Rally shows we can all get along
Published 10:50 am Friday, August 5, 2016
The Community Rally for Unity was held Tuesday.
Downtown didn’t burn to the ground. No store windows were broken. There was no looting.
There were probably some people in our community who were hoping the opposite would happen. That “outsiders” would come in and take over the event, spreading mayhem across the city so they could say, “I told you so.”
But the entire event was calm, with a hint of religious revival as Mayor George Flaggs Jr. and the Rev.
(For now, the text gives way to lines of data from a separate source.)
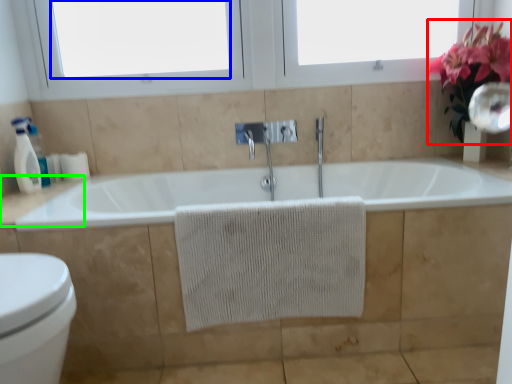 Question: Which object is the farthest from floral arrangement (highlighted by a red box)? Choose among these: window screen (highlighted by a blue box) or counter top (highlighted by a green box).

Choices:
 (A) window screen
 (B) counter top

Answer: (B) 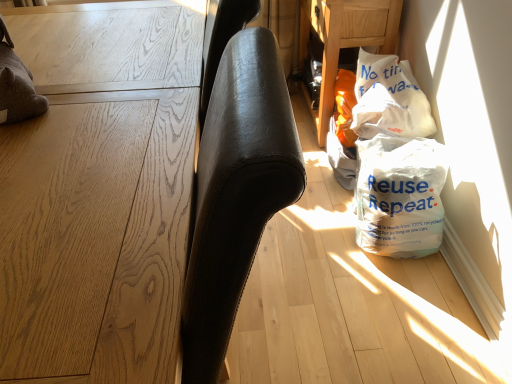 Question: Does white plastic bag at lower right have a larger size compared to white plastic bag at lower right, positioned as the 1th grocery bag in bottom-to-top order?

Choices:
 (A) yes
 (B) no

Answer: (A)

Question: Can you confirm if white plastic bag at lower right is shorter than white plastic bag at lower right, positioned as the 1th grocery bag in bottom-to-top order?

Choices:
 (A) yes
 (B) no

Answer: (B)

Question: Can white plastic bag at lower right, the second grocery bag positioned from the top, be found inside white plastic bag at lower right?

Choices:
 (A) no
 (B) yes

Answer: (A)

Question: From the image's perspective, is white plastic bag at lower right under white plastic bag at lower right, the second grocery bag positioned from the top?

Choices:
 (A) no
 (B) yes

Answer: (A)

Question: Can you confirm if white plastic bag at lower right is smaller than white plastic bag at lower right, the second grocery bag positioned from the top?

Choices:
 (A) yes
 (B) no

Answer: (B)

Question: Is white plastic bag at lower right inside the boundaries of white plastic bag at lower right, the second grocery bag positioned from the top, or outside?

Choices:
 (A) outside
 (B) inside

Answer: (A)

Question: Is white plastic bag at lower right in front of or behind white plastic bag at lower right, positioned as the 1th grocery bag in bottom-to-top order, in the image?

Choices:
 (A) behind
 (B) front

Answer: (A)

Question: From a real-world perspective, is white plastic bag at lower right above or below white plastic bag at lower right, positioned as the 1th grocery bag in bottom-to-top order?

Choices:
 (A) above
 (B) below

Answer: (A)

Question: Is point (308, 24) positioned closer to the camera than point (374, 215)?

Choices:
 (A) farther
 (B) closer

Answer: (A)

Question: Is white plastic bag at lower right wider or thinner than light brown wood table at left?

Choices:
 (A) thin
 (B) wide

Answer: (A)

Question: Is white plastic bag at lower right inside the boundaries of light brown wood table at left, or outside?

Choices:
 (A) inside
 (B) outside

Answer: (B)

Question: In terms of size, does white plastic bag at lower right appear bigger or smaller than light brown wood table at left?

Choices:
 (A) big
 (B) small

Answer: (B)

Question: Is white plastic bag at lower right to the left or to the right of light brown wood table at left in the image?

Choices:
 (A) left
 (B) right

Answer: (B)

Question: Is point (364, 77) positioned closer to the camera than point (110, 364)?

Choices:
 (A) farther
 (B) closer

Answer: (A)

Question: Do you think white plastic bag at upper right, which appears as the first grocery bag when viewed from the top, is within light brown wood table at left, or outside of it?

Choices:
 (A) outside
 (B) inside

Answer: (A)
Manney Murphy spoke about peace, togetherness and how the rally showed Vicksburg could band together.
I’m sure many of the 60 people who attended the rally and sought whatever shade they could find along Washington Street, came out of curiosity to see what would happen and how it would all come about.
I was one of those people who stood out in the 90-plus degree heat and high humidity.
My job was to cover what was supposed to be a two-hour event that mercifully ended after an hour. This is not a slight against Brianna Knox, her plans or the speakers.
The human body can only take so much high heat and humidity in the summertime, and by 6 p.m. Tuesday, despite several bottles of water, I had my share of that one southern summer day.
The crowd was respectful of the speakers, and there was a lack of dissention. This was, after all, a unity rally, and black and white residents got along well, greeting each other before the event and talking after its close.
In the days before the rally, I wondered what it would be like. Would it be the event it was, or would it be a rabble-rousing event and destroy the good intentions of its organizer. It’s not unusual for a reporter to think such things, as he or she prepares to cover an event like the rally, and over the years I’ve covered many a rally and meeting that started calm and went crazy as time went on. Sometimes they evolved into what I call a “poison mind meetings” from the start.
This one did neither. It stayed to its theme and went on without a hitch, and the people who attended it behaved and stayed calm and collected despite the heat. That, my friends, it a tribute to Ms. Knox and the city, because it showed we can come together.
Vicksburg is not a perfect community, and granted, we have our problems, but for one day people put them aside.
Brittany Knox said she wants to hold another rally in the future. I hope she does, and I’ll be glad to attend again. This young woman wants to make a change in her community for good, and I hope she is successful.
We need more people like her here and across the country.